__WHAT YOU SHOULD DO__. Copy out each line below that has the word "avis" in it.
··· SUPPLIED MATERIAL
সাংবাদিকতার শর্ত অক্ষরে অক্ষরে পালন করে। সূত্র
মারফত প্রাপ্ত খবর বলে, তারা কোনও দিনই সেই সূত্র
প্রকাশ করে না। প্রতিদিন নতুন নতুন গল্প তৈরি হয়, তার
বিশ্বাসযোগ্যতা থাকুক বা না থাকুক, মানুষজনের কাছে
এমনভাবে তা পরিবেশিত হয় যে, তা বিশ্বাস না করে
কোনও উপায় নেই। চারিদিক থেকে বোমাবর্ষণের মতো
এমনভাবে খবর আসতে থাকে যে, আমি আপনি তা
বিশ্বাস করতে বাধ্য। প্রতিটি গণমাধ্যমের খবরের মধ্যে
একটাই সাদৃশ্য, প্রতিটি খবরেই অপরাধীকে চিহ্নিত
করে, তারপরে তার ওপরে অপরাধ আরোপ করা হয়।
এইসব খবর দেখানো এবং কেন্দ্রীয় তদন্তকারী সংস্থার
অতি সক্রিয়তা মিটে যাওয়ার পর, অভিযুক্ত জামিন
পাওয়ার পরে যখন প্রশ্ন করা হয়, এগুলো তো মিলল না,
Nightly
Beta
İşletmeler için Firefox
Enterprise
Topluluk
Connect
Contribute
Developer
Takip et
······
··· SUPPLIED MATERIAL
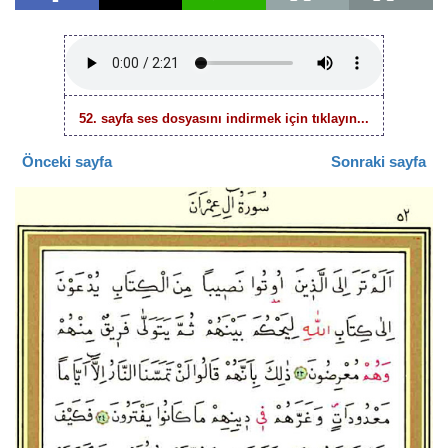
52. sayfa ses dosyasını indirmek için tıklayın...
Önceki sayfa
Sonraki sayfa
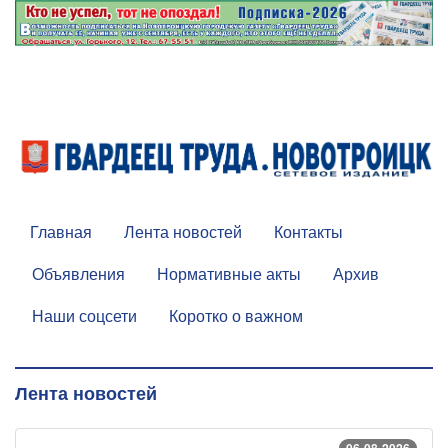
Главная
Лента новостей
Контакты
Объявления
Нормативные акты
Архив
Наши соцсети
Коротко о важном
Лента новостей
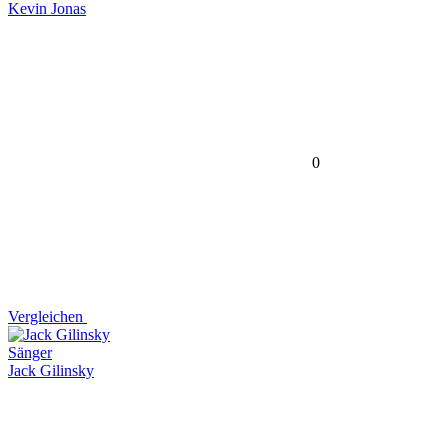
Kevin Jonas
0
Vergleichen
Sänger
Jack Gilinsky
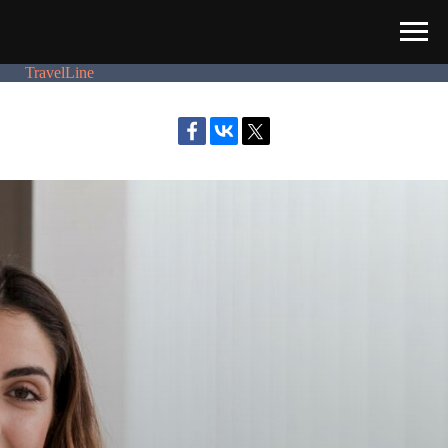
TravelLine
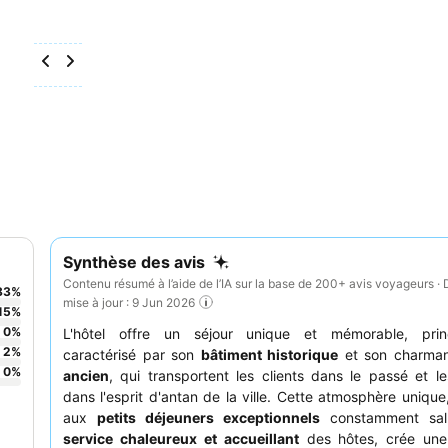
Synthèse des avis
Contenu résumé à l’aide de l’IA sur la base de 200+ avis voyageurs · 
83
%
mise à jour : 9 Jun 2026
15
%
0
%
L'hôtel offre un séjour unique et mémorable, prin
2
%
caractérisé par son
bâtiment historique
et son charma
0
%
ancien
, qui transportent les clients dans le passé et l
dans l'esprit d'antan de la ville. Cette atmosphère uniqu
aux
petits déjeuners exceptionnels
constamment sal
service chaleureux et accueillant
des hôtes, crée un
······
__ANSWER BOX__.
Synthèse des avis
Contenu résumé à l’aide de l’IA sur la base de 200+ avis voyageurs · 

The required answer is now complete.